■ Task directions:
Give the number of lines in the records below that contain the word "ahern". State only that number.

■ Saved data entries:
● ● ● ● ●

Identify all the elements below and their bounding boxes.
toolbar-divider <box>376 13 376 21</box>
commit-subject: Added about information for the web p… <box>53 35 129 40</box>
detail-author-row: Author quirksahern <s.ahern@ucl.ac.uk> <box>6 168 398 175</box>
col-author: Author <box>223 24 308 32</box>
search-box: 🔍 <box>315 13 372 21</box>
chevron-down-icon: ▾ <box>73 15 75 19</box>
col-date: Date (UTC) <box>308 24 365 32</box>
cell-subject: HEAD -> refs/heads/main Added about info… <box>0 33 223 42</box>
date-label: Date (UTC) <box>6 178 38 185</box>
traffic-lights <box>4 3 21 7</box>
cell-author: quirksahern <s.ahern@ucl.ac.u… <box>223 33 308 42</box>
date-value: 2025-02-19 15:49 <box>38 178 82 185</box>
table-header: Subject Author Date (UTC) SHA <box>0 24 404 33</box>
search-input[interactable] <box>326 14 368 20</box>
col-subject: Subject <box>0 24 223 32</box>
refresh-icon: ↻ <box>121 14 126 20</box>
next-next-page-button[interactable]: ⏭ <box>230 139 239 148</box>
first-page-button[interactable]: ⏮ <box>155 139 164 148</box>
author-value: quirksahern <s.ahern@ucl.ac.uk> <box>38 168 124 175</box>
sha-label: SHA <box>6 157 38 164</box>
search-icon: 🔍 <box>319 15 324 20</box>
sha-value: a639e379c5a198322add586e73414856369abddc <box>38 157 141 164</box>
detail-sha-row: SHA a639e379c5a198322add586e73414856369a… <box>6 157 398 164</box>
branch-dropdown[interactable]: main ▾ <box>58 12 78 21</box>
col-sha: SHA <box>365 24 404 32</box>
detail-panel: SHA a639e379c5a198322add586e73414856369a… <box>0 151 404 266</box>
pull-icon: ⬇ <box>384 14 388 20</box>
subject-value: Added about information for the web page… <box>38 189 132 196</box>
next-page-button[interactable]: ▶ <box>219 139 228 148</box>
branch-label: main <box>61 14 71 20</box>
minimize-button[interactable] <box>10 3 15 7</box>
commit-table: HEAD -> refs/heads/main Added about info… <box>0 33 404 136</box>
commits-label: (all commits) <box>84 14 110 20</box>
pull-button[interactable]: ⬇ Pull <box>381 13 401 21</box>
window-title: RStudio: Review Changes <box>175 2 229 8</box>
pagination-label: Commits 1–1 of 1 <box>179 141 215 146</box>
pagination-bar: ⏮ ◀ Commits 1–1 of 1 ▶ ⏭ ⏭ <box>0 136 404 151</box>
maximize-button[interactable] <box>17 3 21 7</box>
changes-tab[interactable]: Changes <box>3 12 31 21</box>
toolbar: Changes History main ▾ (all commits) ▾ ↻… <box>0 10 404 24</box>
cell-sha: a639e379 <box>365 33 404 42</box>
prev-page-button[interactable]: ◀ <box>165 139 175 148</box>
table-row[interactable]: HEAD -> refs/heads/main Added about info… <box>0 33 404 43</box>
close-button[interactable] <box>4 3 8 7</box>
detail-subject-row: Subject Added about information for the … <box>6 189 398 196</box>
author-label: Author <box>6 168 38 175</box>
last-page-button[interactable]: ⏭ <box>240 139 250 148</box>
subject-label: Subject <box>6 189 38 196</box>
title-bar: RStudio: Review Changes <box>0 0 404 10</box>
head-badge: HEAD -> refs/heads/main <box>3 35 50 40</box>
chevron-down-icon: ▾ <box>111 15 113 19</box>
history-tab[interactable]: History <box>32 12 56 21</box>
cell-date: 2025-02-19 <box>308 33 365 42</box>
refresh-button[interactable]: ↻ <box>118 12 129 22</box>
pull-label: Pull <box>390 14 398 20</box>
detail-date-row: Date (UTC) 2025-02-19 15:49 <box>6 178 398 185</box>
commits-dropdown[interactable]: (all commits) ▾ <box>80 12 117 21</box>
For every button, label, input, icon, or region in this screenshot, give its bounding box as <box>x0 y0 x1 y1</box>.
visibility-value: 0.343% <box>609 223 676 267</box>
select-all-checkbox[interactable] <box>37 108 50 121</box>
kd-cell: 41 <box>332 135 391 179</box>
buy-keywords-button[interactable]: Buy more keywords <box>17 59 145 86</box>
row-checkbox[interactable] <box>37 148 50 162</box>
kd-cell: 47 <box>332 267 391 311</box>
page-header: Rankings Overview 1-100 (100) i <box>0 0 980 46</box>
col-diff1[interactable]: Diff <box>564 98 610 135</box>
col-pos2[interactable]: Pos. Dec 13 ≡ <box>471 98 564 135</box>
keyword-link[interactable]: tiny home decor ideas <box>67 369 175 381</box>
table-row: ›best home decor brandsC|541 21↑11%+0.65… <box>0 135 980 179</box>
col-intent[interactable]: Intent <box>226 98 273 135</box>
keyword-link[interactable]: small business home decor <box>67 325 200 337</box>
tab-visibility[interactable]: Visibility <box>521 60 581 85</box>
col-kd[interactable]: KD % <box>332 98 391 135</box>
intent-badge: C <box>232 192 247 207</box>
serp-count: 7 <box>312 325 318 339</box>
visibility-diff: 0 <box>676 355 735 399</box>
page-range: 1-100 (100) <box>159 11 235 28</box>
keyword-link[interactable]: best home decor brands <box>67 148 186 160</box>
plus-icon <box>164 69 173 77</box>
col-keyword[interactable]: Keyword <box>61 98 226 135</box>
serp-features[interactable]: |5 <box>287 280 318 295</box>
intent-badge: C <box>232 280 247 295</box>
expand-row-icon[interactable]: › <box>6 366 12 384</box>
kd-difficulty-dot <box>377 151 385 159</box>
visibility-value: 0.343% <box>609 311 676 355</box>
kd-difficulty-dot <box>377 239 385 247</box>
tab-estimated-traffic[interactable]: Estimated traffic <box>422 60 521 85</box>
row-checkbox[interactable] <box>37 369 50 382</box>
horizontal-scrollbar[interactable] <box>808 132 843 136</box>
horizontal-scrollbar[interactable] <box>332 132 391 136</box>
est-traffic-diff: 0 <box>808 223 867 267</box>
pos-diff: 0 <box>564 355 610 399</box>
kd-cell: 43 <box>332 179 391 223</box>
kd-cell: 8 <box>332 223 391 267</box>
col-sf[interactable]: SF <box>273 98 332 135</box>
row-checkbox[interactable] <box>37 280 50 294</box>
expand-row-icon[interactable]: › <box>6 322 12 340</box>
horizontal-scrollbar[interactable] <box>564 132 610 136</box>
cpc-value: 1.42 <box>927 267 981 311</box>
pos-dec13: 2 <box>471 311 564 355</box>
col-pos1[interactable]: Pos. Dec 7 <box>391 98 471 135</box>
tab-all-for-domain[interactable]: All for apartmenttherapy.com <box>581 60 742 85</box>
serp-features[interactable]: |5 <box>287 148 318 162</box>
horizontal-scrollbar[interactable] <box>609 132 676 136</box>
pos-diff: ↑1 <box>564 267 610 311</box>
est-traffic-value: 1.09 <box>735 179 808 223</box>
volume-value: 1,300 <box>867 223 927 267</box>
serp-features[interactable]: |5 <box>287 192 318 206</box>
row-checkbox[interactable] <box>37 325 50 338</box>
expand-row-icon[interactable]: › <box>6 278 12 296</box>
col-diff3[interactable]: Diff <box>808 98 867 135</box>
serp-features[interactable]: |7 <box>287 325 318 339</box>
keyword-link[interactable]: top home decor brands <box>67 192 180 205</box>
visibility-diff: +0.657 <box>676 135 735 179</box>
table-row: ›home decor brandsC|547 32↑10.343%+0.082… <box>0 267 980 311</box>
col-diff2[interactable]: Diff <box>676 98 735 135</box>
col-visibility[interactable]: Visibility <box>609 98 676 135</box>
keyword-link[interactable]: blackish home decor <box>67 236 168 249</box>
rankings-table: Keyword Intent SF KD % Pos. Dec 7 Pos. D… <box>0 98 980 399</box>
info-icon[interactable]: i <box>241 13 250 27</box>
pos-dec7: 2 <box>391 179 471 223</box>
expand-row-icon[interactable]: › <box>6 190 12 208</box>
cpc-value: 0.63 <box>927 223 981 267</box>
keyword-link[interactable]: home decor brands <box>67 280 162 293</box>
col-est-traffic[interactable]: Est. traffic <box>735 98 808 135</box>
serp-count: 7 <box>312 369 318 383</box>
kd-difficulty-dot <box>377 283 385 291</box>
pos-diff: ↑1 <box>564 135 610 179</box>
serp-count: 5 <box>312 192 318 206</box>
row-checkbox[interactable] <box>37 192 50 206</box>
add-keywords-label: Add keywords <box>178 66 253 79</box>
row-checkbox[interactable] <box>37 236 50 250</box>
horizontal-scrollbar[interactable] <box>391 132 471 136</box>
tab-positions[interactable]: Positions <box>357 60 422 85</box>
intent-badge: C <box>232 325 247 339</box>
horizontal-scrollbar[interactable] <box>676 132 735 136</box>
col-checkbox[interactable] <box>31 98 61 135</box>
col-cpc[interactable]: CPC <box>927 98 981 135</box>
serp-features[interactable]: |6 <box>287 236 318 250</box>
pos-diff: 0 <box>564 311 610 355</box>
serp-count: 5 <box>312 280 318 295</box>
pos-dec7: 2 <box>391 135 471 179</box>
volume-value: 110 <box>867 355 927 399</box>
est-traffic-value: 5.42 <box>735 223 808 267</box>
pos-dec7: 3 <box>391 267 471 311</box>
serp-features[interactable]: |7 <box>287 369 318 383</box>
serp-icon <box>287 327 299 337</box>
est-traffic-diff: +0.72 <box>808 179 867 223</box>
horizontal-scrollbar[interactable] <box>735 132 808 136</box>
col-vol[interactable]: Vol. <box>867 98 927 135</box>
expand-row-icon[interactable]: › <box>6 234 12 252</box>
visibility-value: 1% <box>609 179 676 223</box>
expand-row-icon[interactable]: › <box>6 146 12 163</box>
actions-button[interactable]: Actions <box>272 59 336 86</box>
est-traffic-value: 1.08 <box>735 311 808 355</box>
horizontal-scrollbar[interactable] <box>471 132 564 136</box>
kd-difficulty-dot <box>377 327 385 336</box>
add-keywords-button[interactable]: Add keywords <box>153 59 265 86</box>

● ● ● ● ●

■ Answer to the exercise:
3